===== Dataset entries =====
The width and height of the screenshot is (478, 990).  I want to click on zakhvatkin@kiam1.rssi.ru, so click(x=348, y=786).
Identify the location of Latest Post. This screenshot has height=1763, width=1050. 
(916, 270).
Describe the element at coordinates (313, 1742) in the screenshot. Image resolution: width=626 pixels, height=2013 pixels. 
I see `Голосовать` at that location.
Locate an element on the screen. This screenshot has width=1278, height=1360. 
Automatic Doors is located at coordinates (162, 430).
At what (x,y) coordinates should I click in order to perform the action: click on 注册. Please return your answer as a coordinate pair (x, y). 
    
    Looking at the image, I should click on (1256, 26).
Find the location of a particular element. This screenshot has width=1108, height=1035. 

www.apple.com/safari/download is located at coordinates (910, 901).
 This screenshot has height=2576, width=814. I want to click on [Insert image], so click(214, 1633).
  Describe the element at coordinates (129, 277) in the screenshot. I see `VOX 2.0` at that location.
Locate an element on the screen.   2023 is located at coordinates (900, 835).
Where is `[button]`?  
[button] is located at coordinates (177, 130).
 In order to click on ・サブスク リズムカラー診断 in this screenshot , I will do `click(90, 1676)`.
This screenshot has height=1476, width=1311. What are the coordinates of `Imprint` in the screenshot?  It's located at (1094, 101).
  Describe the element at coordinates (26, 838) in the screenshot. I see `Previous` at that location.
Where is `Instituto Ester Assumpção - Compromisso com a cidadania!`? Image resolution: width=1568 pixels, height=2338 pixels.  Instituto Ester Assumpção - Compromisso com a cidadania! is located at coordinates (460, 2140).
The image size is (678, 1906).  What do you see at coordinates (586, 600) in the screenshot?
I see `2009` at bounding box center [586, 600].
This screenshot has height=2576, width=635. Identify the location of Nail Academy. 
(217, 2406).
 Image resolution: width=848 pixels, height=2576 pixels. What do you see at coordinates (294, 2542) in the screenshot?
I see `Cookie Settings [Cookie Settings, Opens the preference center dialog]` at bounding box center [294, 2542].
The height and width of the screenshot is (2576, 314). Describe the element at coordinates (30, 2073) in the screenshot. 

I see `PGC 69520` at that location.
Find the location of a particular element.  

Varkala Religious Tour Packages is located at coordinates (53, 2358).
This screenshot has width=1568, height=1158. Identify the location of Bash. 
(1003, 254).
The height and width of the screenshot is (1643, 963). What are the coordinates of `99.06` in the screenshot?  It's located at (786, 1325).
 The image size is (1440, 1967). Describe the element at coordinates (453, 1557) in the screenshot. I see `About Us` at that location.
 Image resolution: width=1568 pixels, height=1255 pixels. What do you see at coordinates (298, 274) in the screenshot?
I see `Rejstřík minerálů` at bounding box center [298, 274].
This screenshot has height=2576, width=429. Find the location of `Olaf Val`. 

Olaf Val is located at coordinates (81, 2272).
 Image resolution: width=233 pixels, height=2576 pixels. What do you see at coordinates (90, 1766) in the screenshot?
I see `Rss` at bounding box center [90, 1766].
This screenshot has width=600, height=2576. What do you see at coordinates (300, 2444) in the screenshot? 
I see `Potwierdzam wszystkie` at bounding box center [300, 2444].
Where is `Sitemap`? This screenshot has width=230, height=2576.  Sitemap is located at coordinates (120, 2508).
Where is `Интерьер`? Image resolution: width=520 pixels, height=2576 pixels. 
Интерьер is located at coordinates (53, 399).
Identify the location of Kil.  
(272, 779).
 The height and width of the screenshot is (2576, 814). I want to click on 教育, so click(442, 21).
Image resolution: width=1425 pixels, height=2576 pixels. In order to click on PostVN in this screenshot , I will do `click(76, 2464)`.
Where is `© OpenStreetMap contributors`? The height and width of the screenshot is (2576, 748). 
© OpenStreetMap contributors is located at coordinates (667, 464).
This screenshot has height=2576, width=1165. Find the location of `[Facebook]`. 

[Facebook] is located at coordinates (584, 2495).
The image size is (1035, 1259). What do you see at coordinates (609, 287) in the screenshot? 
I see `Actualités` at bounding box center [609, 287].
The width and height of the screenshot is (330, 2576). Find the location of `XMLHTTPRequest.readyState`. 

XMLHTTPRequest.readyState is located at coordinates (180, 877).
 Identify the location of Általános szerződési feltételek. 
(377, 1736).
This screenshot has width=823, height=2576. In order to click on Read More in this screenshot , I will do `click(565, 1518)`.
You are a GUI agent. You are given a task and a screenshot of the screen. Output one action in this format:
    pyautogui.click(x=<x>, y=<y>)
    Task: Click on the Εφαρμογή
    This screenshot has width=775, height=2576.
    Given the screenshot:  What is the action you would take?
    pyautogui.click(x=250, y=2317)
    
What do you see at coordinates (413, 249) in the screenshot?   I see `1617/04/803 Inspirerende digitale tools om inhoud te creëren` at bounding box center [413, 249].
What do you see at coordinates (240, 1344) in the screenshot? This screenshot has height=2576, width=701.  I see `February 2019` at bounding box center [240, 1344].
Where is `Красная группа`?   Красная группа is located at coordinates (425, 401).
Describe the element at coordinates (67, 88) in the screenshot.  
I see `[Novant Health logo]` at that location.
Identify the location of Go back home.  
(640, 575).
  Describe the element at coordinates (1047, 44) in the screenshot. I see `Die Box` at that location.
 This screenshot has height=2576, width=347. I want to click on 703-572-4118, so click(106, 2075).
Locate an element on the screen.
=====
Go to the line containing "Identify the location of Go back home." in the listing. Print it and every line through the last one, exactly and with nothing more.

Exercise solution
Identify the location of Go back home.  
(640, 575).
  Describe the element at coordinates (1047, 44) in the screenshot. I see `Die Box` at that location.
 This screenshot has height=2576, width=347. I want to click on 703-572-4118, so click(106, 2075).
Locate an element on the screen.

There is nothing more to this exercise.